Saved entries
----
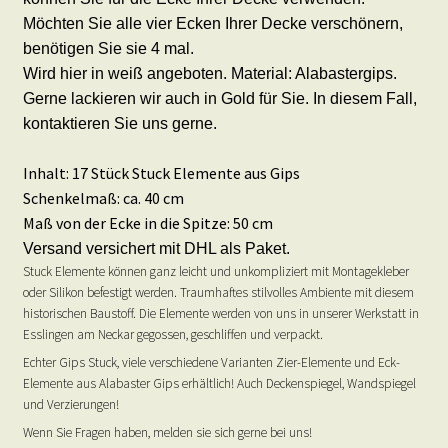
Möchten Sie alle vier Ecken Ihrer Decke verschönern,
benötigen Sie sie 4 mal.
Wird hier in weiß angeboten. Material: Alabastergips.
Gerne lackieren wir auch in Gold für Sie. In diesem Fall,
kontaktieren Sie uns gerne.
Inhalt: 17 Stück Stuck Elemente aus Gips
Schenkelmaß: ca. 40 cm
Maß von der Ecke in die Spitze: 50 cm
Versand versichert mit DHL als Paket.
Stuck Elemente können ganz leicht und unkompliziert mit Montagekleber
oder Silikon befestigt werden. Traumhaftes stilvolles Ambiente mit diesem
historischen Baustoff. Die Elemente werden von uns in unserer Werkstatt in
Esslingen am Neckar gegossen, geschliffen und verpackt.
Echter Gips Stuck, viele verschiedene Varianten Zier-Elemente und Eck-
Elemente aus Alabaster Gips erhältlich! Auch Deckenspiegel, Wandspiegel
und Verzierungen!
Wenn Sie Fragen haben, melden sie sich gerne bei uns!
----
Assignment: Going back to the entries above, set down exactly the lines that begin at the one with "kontaktieren Sie uns gerne." and end at the one with "oder Silikon befestigt", both included, and nothing else.

Output of the exercise:
kontaktieren Sie uns gerne.
Inhalt: 17 Stück Stuck Elemente aus Gips
Schenkelmaß: ca. 40 cm
Maß von der Ecke in die Spitze: 50 cm
Versand versichert mit DHL als Paket.
Stuck Elemente können ganz leicht und unkompliziert mit Montagekleber
oder Silikon befestigt werden. Traumhaftes stilvolles Ambiente mit diesem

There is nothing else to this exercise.